■ Assignment
Using the records below, reproduce exactly the lines from the one containing "AERADORES TIPO TUBO POROSO" through the end, and nothing more; skip the images.

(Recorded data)
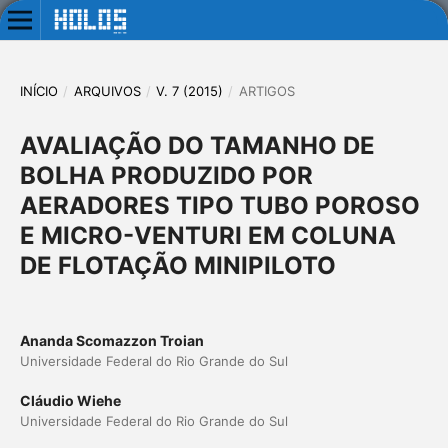
INÍCIO
/
ARQUIVOS
/
V. 7 (2015)
/
ARTIGOS
AVALIAÇÃO DO TAMANHO DE
BOLHA PRODUZIDO POR
AERADORES TIPO TUBO POROSO
E MICRO-VENTURI EM COLUNA
DE FLOTAÇÃO MINIPILOTO
Ananda Scomazzon Troian
Universidade Federal do Rio Grande do Sul
Cláudio Wiehe
Universidade Federal do Rio Grande do Sul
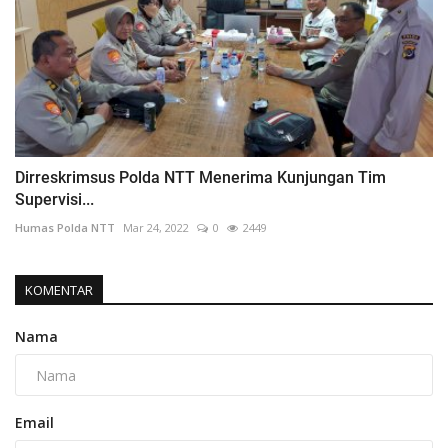
Dirreskrimsus Polda NTT Menerima Kunjungan Tim
Supervisi...
Humas Polda NTT
Mar 24, 2022
0
2449
KOMENTAR
Nama
Email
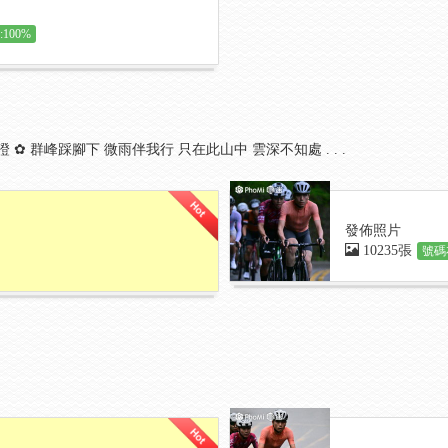
100%
 保 證 ✿ 群峰踩腳下 微雨伴我行 只在此山中 雲深不知處 . . .
發佈照片
10235張
號碼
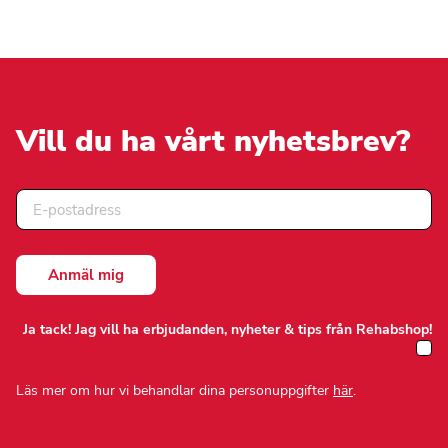
flera
varianter.
De
olika
alternativen
kan
väljas
på
Vill du ha vårt nyhetsbrev?
produktsidan
Ja tack! Jag vill ha erbjudanden, nyheter & tips från Rehabshop!
Läs mer om hur vi behandlar dina personuppgifter
här
.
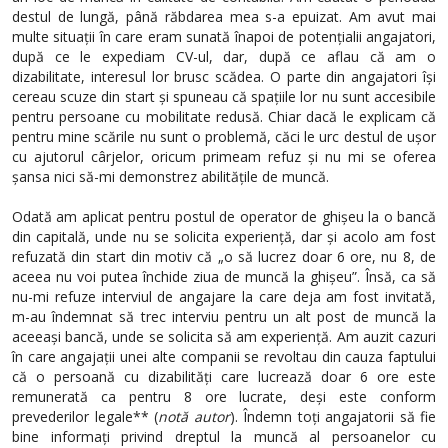
destul de lungă, până răbdarea mea s-a epuizat. Am avut mai
multe situații în care eram sunată înapoi de potențialii angajatori,
după ce le expediam CV-ul, dar, după ce aflau că am o
dizabilitate, interesul lor brusc scădea. O parte din angajatori își
cereau scuze din start și spuneau că spațiile lor nu sunt accesibile
pentru persoane cu mobilitate redusă. Chiar dacă le explicam că
pentru mine scările nu sunt o problemă, căci le urc destul de ușor
cu ajutorul cârjelor, oricum primeam refuz și nu mi se oferea
șansa nici să-mi demonstrez abilitățile de muncă.
Odată am aplicat pentru postul de operator de ghișeu la o bancă
din capitală, unde nu se solicita experiență, dar și acolo am fost
refuzată din start din motiv că „o să lucrez doar 6 ore, nu 8, de
aceea nu voi putea închide ziua de muncă la ghișeu”. Însă, ca să
nu-mi refuze interviul de angajare la care deja am fost invitată,
m-au îndemnat să trec interviu pentru un alt post de muncă la
aceeași bancă, unde se solicita să am experiență. Am auzit cazuri
în care angajații unei alte companii se revoltau din cauza faptului
că o persoană cu dizabilități care lucrează doar 6 ore este
remunerată ca pentru 8 ore lucrate, deși este conform
prevederilor legale** (
notă autor
). Îndemn toți angajatorii să fie
bine informați privind dreptul la muncă al persoanelor cu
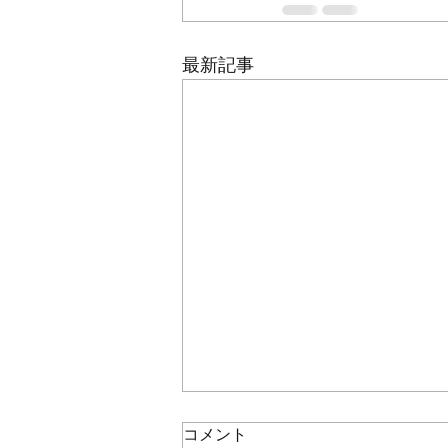
最新記事
コメント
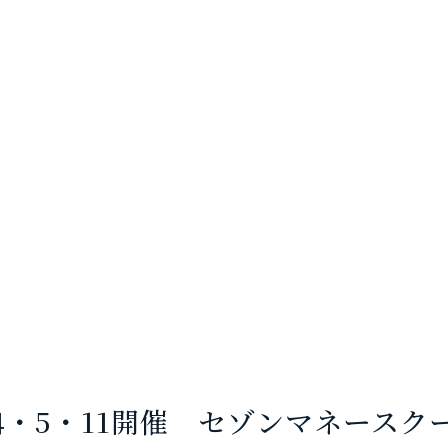
.3.4・5・11開催 セゾンマネース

■ Exercise answer
AERADORES TIPO TUBO POROSO
E MICRO-VENTURI EM COLUNA
DE FLOTAÇÃO MINIPILOTO
Ananda Scomazzon Troian
Universidade Federal do Rio Grande do Sul
Cláudio Wiehe
Universidade Federal do Rio Grande do Sul
Dirreskrimsus Polda NTT Menerima Kunjungan Tim
Supervisi...
Humas Polda NTT
Mar 24, 2022
0
2449
KOMENTAR
Nama
Email
100%
 保 證 ✿ 群峰踩腳下 微雨伴我行 只在此山中 雲深不知處 . . .
發佈照片
10235張
號碼
flera
varianter.
De
olika
alternativen
kan
väljas
på
Vill du ha vårt nyhetsbrev?
produktsidan
Ja tack! Jag vill ha erbjudanden, nyheter & tips från Rehabshop!
Läs mer om hur vi behandlar dina personuppgifter
här
.
destul de lungă, până răbdarea mea s-a epuizat. Am avut mai
multe situații în care eram sunată înapoi de potențialii angajatori,
după ce le expediam CV-ul, dar, după ce aflau că am o
dizabilitate, interesul lor brusc scădea. O parte din angajatori își
cereau scuze din start și spuneau că spațiile lor nu sunt accesibile
pentru persoane cu mobilitate redusă. Chiar dacă le explicam că
pentru mine scările nu sunt o problemă, căci le urc destul de ușor
cu ajutorul cârjelor, oricum primeam refuz și nu mi se oferea
șansa nici să-mi demonstrez abilitățile de muncă.
Odată am aplicat pentru postul de operator de ghișeu la o bancă
din capitală, unde nu se solicita experiență, dar și acolo am fost
refuzată din start din motiv că „o să lucrez doar 6 ore, nu 8, de
aceea nu voi putea închide ziua de muncă la ghișeu”. Însă, ca să
nu-mi refuze interviul de angajare la care deja am fost invitată,
m-au îndemnat să trec interviu pentru un alt post de muncă la
aceeași bancă, unde se solicita să am experiență. Am auzit cazuri
în care angajații unei alte companii se revoltau din cauza faptului
că o persoană cu dizabilități care lucrează doar 6 ore este
remunerată ca pentru 8 ore lucrate, deși este conform
prevederilor legale** (
notă autor
). Îndemn toți angajatorii să fie
bine informați privind dreptul la muncă al persoanelor cu
最新記事
コメント
.3.4・5・11開催 セゾンマネース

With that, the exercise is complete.